一言にマンションの「評価額」といっても、実のところ、評価額には次の5種類があります。
種類によって評価額やその計算方法が異なり、場面に合わせて評価額を使いわけます。
たとえば、マンションにかかる固定資産税を調べる際に用いる「固定資産税評価額」は、マンションの所有者に毎年送付される「固定資産税納税通知書」や「固定資産評価証明書」を確認すれば評価額がわかります。
この記事では、評価額の種類とその計算方法や調べ方について解説します。
- マンションの評価額を調べたい方
「まずはマンション売却の基礎知識を知りたい」という方は、こちらの記事をご覧ください。
5つのマンションの評価額
まずは、マンション評価額にはどのような種類があるのかを見ていきましょう。
マンションの評価額には次の5種類があります。
マンションの評価額は土地と建物部分それぞれの評価額を合算したものとなります。
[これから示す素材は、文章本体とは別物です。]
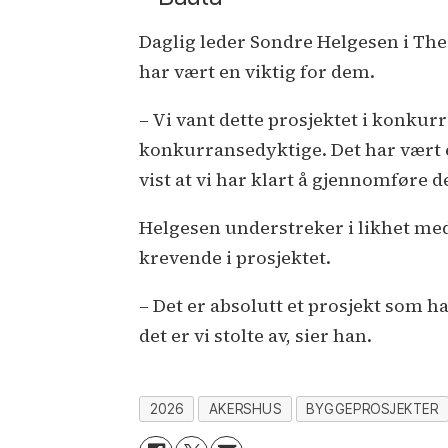
Daglig leder Sondre Helgesen i Ther
har vært en viktig for dem.
– Vi vant dette prosjektet i konkurr
konkurransedyktige. Det har vært e
vist at vi har klart å gjennomføre d
Helgesen understreker i likhet me
krevende i prosjektet.
– Det er absolutt et prosjekt som h
det er vi stolte av, sier han.
2026
AKERSHUS
BYGGEPROSJEKTER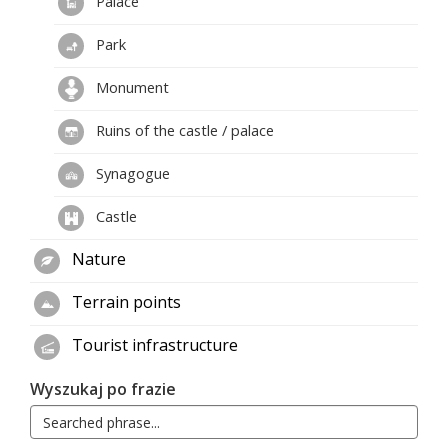
Palace
Park
Monument
Ruins of the castle / palace
Synagogue
Castle
Nature
Terrain points
Tourist infrastructure
Wyszukaj po frazie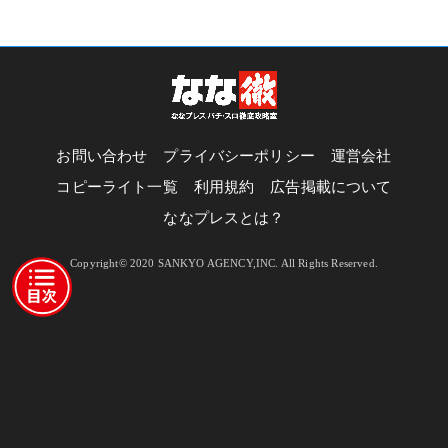
お問い合わせ
プライバシーポリシー
運営会社
コピーライト一覧
利用規約
広告掲載について
ななプレスとは？
Copyright© 2020 SANKYO AGENCY,INC. All Rights Reserved.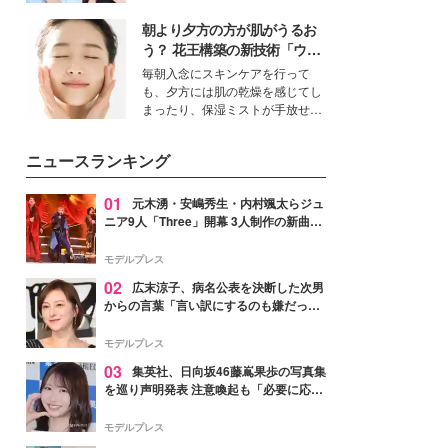
女性たちのヘアケア事情を紹介し
公開。モデルプレスでは、“大のミ
ます。
朝より夕方の方が肌がうるお
ニオン好き”という共通点を持つモ
デルの宮城舞と島村雄大の特別対
う？ 花王構築の新技術「ウォ
談をお届け！それぞれの視点か
ーターキャプチャリングスキ
毎朝入念にスキンケアを行って
ら、今作ならではの魅力や予想外
ン（捕水肌）」がスキンケア
も、夕方には肌の乾燥を感じてし
の感動をもたらす奥深いストーリ
の常識を変える予感
まったり、保湿ミストが手放せな
ーについて熱く語り合ってもらっ
いという読者も多いのでは？そん
た。
な美容の常識を大きく変える可能
ニュースランキング
性を秘めた、革新的な「Water
Capturing Skin（ウォーターキャ
プチャリングスキン：捕水肌）」
01
元木湧・安嶋秀生・内村颯太らジュ
技術を、花王が構築した。
ニア9人「Three」開幕 3人制作の新曲＆
手描きセットに込めた想い「もっと前に
進んで夢を掴みたい」【ゲネプロレポ】
モデルプレス
02
広末涼子、病名公表を決断した次男
からの言葉「言い訳にするのも嫌だっ
た」「言うべきか迷った」
モデルプレス
03
集英社、日向坂46藤嶌果歩の写真集
を巡り声明発表 注意喚起も「必要に応じ
て法的措置を含む対応を検討」
モデルプレス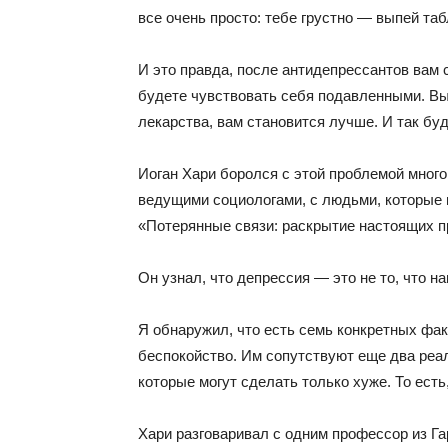
все очень просто: тебе грустно — выпей таб
И это правда, после антидепрессантов вам с
будете чувствовать себя подавленными. Вы
лекарства, вам становится лучше. И так буд
Иоган Хари боролся с этой проблемой много
ведущими социологами, с людьми, которые п
«Потерянные связи: раскрытие настоящих п
Он узнал, что депрессия — это не то, что н
Я обнаружил, что есть семь конкретных фа
беспокойство. Им сопутствуют еще два реа
которые могут сделать только хуже. То ест
Хари разговаривал с одним профессор из Га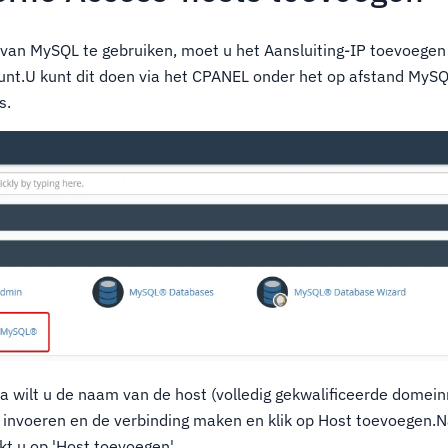
van MySQL te gebruiken, moet u het Aansluiting-IP toevoegen
unt.U kunt dit doen via het CPANEL onder het op afstand MySQ
s.
 wilt u de naam van de host (volledig gekwalificeerde domein
invoeren en de verbinding maken en klik op Host toevoegen.N
kt u op 'Host toevoegen'.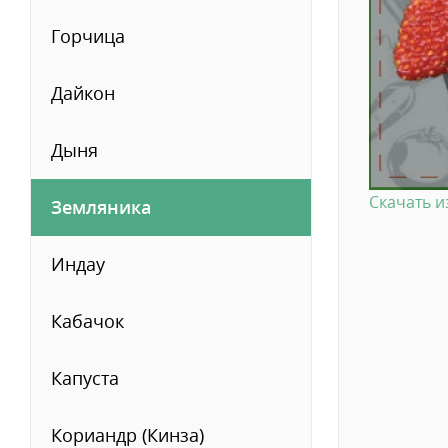
Горчица
Дайкон
Дыня
Скачать 
Земляника
Индау
Кабачок
Капуста
Кориандр (Кинза)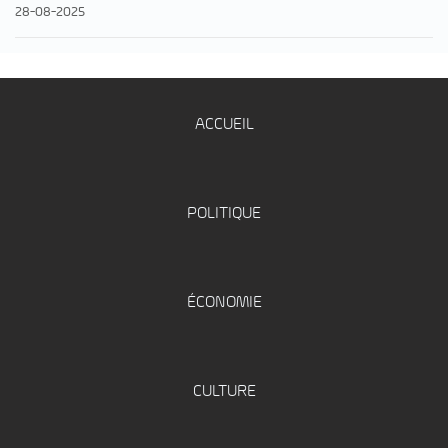
28-08-2025
ACCUEIL
POLITIQUE
ÉCONOMIE
CULTURE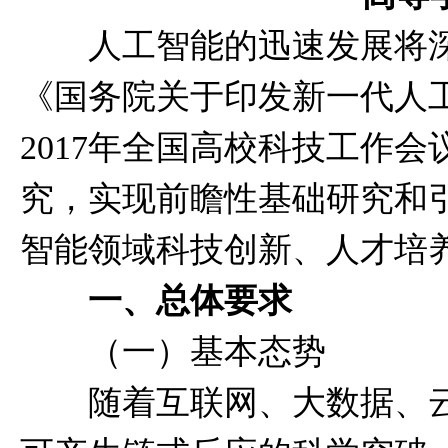
人工智能的迅速发展将深
《国务院关于印发新一代人工
2017年全国高校科技工作
究，实现前瞻性基础研究和
智能领域科技创新、人才培
一、总体要求
（一）基本态势
随着互联网、大数据、云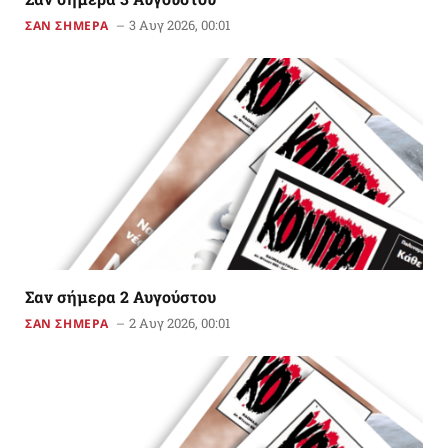
3 Αυγ 2026, 00:01
ΣΑΝ ΣΗΜΕΡΑ
Σαν σήμερα 2 Αυγούστου
2 Αυγ 2026, 00:01
ΣΑΝ ΣΗΜΕΡΑ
そのため、自分が住んでいるマンションや相続することになったマンションの評価額を知りたい場合は次の方法で土地部分の評価額と建物部分の評価額を順に調べていきましょう。
自分にあった評価額はどれ?
あなたが調べたい「マンションの評価額」を知るためには、どの評価額を調べるのがよいでしょうか?
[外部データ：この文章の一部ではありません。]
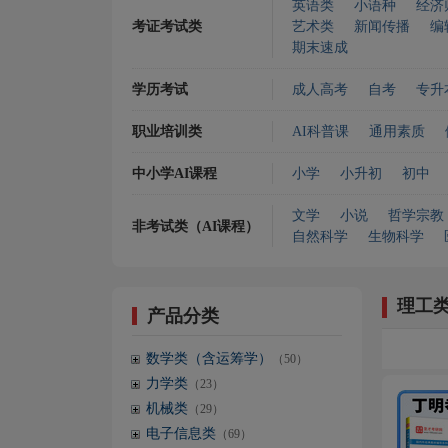
英语类
小语种
经济
考证考试类
艺术类
新闻传播
编
期末速成
学历考试
成人高考
自考
专升
职业培训类
AI科普课
通用素质
中小学AI课程
小学
小升初
初中
文学
小说
哲学宗教
非考试类（AI课程）
自然科学
生物科学
理工
产品分类
数学类（含运筹学）
（50）
力学类
（23）
机械类
（29）
电子信息类
（69）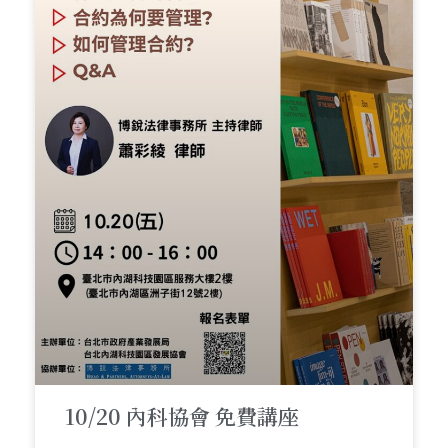
10/20 內科協會 免費講座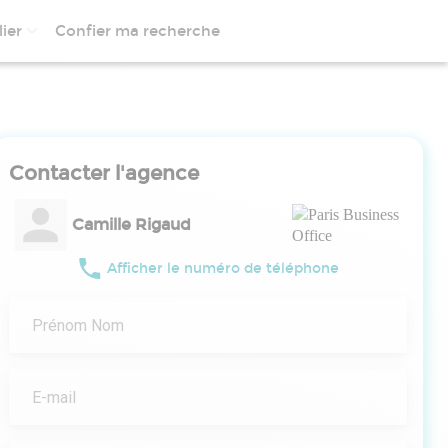
ier
Confier ma recherche
Contacter l'agence
Camille Rigaud
Afficher le numéro de téléphone
Prénom Nom
E-mail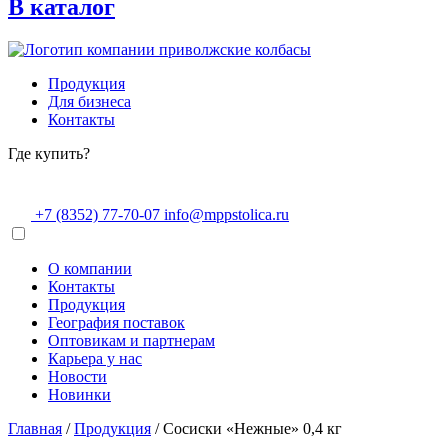
В каталог
Продукция
Для бизнеса
Контакты
Где купить?
+7 (8352) 77-70-07
info@mppstolica.ru
О компании
Контакты
Продукция
География поставок
Оптовикам и партнерам
Карьера у нас
Новости
Новинки
Главная
/
Продукция
/
Сосиски «Нежные» 0,4 кг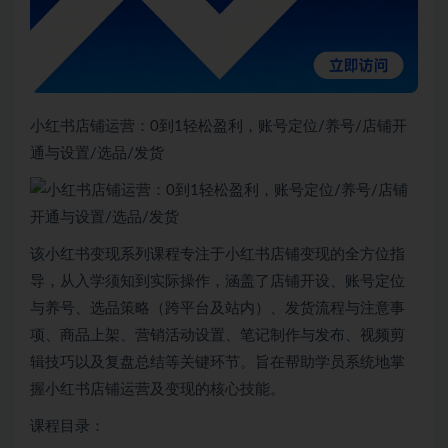
小红书店铺运营：0到1轻松盈利，账号定位/养号/店铺开
通与设置/选品/发货
该小红书变现系列课程专注于小红书店铺变现的全方位指
导，从入学须知到实际操作，涵盖了店铺开设、账号定位
与养号、选品策略（跨平台及站内）、发货流程与注意事
项、商品上架、营销活动设置、笔记制作与发布、视频剪
辑技巧以及复盘总结等关键环节。旨在帮助学员系统地掌
握小红书店铺运营及变现的核心技能。
课程目录：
ご自身の場合にはどの評価額を調べるべきか、表で確認してみましょう。
利用場面 | |
---|---|
実勢価格 | マンションの売却相場や資産価値を知りたいとき |
不動産鑑定評価額 | 売却するつもりはないが資産価値を知りたいとき |
固定資産税評価額 | マンションの固定資産税の金額が知りたいとき |
相続税評価額 | マンションの相続や贈与を受けるとき |
火災保険評価額 | 火災保険料を計算するとき |
5つの評価額の違い
では、それぞれの評価額にはどのような特徴や違いがあるのでしょうか?
5つの評価額を「何を知るために調べる評価額なのか」「金額」「情報源」で比較してみましょう。
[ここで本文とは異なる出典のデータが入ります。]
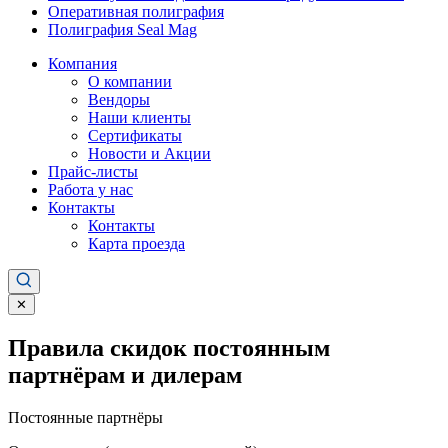
Оперативная полиграфия
Полиграфия Seal Mag
Компания
О компании
Вендоры
Наши клиенты
Сертификаты
Новости и Акции
Прайс-листы
Работа у нас
Контакты
Контакты
Карта проезда
✕
Правила скидок постоянным
партнёрам и дилерам
Постоянные партнёры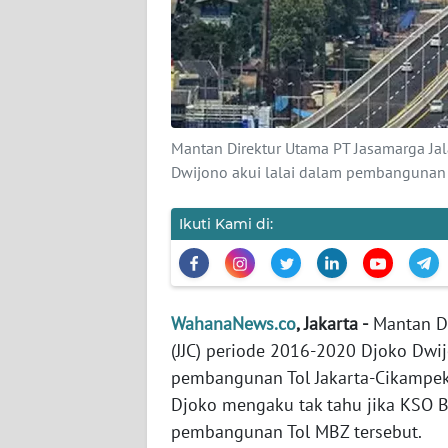
KARIR
DISCLAIMER
Wahana
News
Mantan Direktur Utama PT Jasamarga Ja
Regional
Dwijono akui lalai dalam pembangunan
WN
SUMUT
Ikuti Kami di:
WN
JAKARTA
WahanaNews.co
, Jakarta -
Mantan Di
(JJC) periode 2016-2020 Djoko Dwi
WN
JABAR
pembangunan Tol Jakarta-Cikampek (
Djoko mengaku tak tahu jika KSO B
WN
pembangunan Tol MBZ tersebut.
BANTEN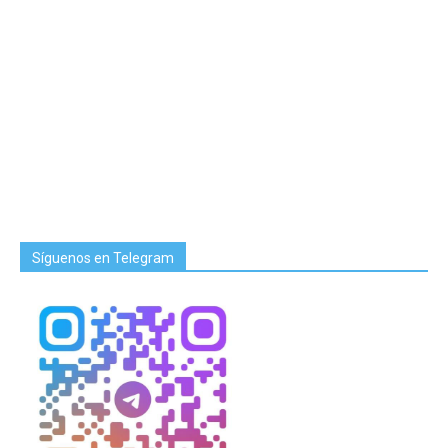
Síguenos en Telegram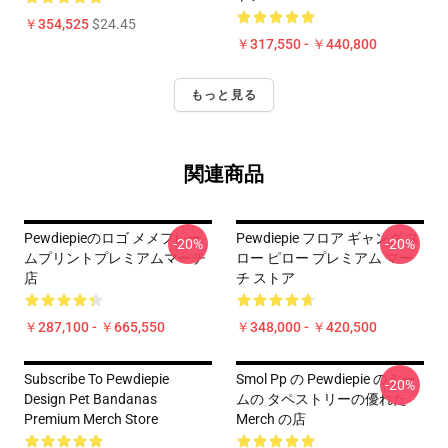
￥354,525
$24.45
￥317,550 - ￥440,800
もっと見る
関連商品
Pewdiepieのロゴ メメフレー
Pewdiepie フロア ギャング ス
-20%
-20%
ムプリントプレミアムマーチ
ロー ピロー プレミアム マー
店
チ ストア
￥287,100 - ￥665,550
￥348,000 - ￥420,500
Subscribe To Pewdiepie
Smol Pp の Pewdiepie のミー
-20%
Design Pet Bandanas
ムの タペストリーの優れた
Premium Merch Store
Merch の店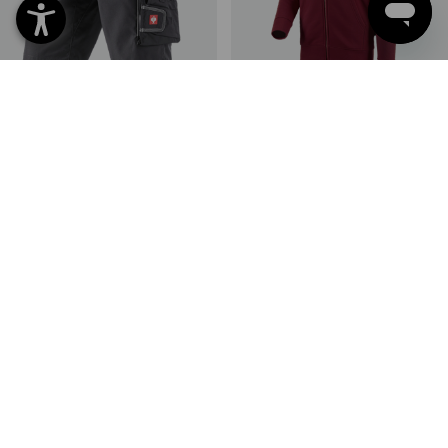
Short e.s.motion zomer
e.s. Hoody-Sweatjack poly
cotton
4
kleuren
15
kleuren
v.a.
€ 44,65
v.a.
€ 40,54
(incl. BTW) v.a. 10 stuks
(incl. BTW) v.a. 30 stuks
名称 | 実勢価格 | 不動産鑑定評価額 | 固定資産税評価額 | 相続税評価額 | 地価公示価格 | 火災保険評価額 |
---|---|---|---|---|---|---|
わかるもの | 売却相場・資産価値 | 資産価値 | 固定資産税額 | 相続税額・贈与税額 | 固定資産税評価額・相続税評価額 | 火災保険料 |
金額 | おおむね資産価値に等しい | 資産価値に等しい | 地価公示価格の約70% | 地価公示価格の約80% | 地価の基準となる | 地価公示価格の約70% |
情報源 | 不動産会社 | 不動産鑑定士 | 地方自治体 | 国税庁 | 国土交通省 | 地方自治体 |
ここからは、それぞれの評価額について詳しく見ていきましょう。
①実勢価格
実勢価格は「時価」「成約価格」とも呼ばれている、市場で実際に不動産が売買された価格です。マンションの資産価値を調べたい場合や、マンションを売買する際に売却相場を調べる場合には、実勢価格を参考にするケースが多いです。
マンションは資産価値どおりの価格で売買されるケースが多いため、実際に売買された価格が実勢価格とほぼ等しくなっています。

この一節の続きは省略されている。